En plat, le cerf de Boileau en deux temps, cru en tartare avec une surprenante glace à la moutarde, puis le filet cuit (mais à peine saisi), frotté au cumin et présenté autour de dés de topinambours et de pommes sautées. Là encore, c'est de la gastronomie qui amuse (mais c'est du sérieux) et qui a de l'élan, la viande joue de textures et de couleurs, condimentée de manière vaguement orientale ou acidulée de façon légèrement troublante, cela demande des vins herculéens qui savent jeter de la lumière sur les parfums, de manière un peu oblique, comme un éclairage indirect. Ce sera un exercice tout aussi intrigant avec la cassolette de lapin: le râble roulé en saucisson et des boulettes de lapin  pour moi une première  un peu de mozzarella de buffala fondu, et une sorte de piperade de poivrons rouges, d'oignons braisés et de dés de chorizo. Pour les vins, nous irons en Grèce, dans les Canaries, puis en Loire, ce sera un beau voyage et les parfums seront envoûtants.

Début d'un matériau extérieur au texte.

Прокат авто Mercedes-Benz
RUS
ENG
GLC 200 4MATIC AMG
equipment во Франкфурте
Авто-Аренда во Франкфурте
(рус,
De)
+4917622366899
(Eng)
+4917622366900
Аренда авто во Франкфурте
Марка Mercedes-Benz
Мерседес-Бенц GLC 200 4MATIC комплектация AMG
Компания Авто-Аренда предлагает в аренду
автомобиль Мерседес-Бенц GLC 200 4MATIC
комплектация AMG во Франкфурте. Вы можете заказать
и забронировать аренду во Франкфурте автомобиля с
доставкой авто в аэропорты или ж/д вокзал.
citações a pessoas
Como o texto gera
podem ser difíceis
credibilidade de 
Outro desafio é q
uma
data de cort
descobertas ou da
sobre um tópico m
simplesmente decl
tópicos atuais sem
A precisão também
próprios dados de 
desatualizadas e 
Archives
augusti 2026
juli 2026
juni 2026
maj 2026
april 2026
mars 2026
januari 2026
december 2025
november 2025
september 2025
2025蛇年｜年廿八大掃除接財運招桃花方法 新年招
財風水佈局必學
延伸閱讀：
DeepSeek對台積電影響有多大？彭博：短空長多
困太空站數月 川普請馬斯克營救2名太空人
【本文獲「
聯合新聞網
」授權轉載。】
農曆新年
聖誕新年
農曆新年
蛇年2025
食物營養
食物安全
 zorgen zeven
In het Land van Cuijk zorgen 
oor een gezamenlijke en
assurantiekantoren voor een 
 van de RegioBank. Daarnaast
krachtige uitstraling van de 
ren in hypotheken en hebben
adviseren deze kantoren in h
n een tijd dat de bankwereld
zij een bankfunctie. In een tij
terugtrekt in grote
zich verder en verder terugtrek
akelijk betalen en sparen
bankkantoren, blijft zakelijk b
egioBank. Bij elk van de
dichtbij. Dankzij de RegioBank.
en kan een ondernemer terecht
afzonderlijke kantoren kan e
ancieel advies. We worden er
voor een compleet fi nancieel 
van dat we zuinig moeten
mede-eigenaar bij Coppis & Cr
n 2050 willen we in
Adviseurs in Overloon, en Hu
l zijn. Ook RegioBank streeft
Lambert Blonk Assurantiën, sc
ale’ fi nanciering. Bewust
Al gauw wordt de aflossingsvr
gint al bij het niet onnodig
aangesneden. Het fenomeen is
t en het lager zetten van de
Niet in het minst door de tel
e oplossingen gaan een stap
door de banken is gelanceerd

Trop souvent les desserts font plouf! dans ce genre de resto. Ici, au contraire, on les a bichonnés, les compositions sont fraîches et voluptueuses. Par exemple, ce petit gâteau au chocolat blanc, couvert d'une mousse de marrons, de crème fouettée (un doigt), un trait de purée de bleuets, une glace à l'érable, vous imaginez le look! Un petit pincement au coeur pour terminer l'année à cet Accords?

Accords

212, rue Notre Dame O. 514-282-2020

>Prix: Bien que le prix des plats soit raisonnable pour cette qualité, celui des vins fera sans doute grimper l'addition. Si vous êtes circonspects, vous pouvez très bien vous en tirer pour 140$ à deux, tout compris. Entrées autour de 15$, plats au double. Desserts à 8$.

>Faune: Elle semble chercher la finesse de qualité. Traitée aux petits oignons, un brin snob, belle à voir. Sans son téléphone!

>Service: Impeccable, policée et pilotée par une équipe du tonnerre.

>Carte des vins: Les vins au verre (certains très bons) sont facturés en moyenne entre 12 et 15$. La sélection est assez époustouflante, l'une des meilleures en ville, c'est dire.

+ Cuisine limpide, vins, ambiance bon enfant.Le personnel.

- Un peu froid si le lieu est vide!

On y retourne? Au prochain remboursement d'impôt ou à notre anniversaire.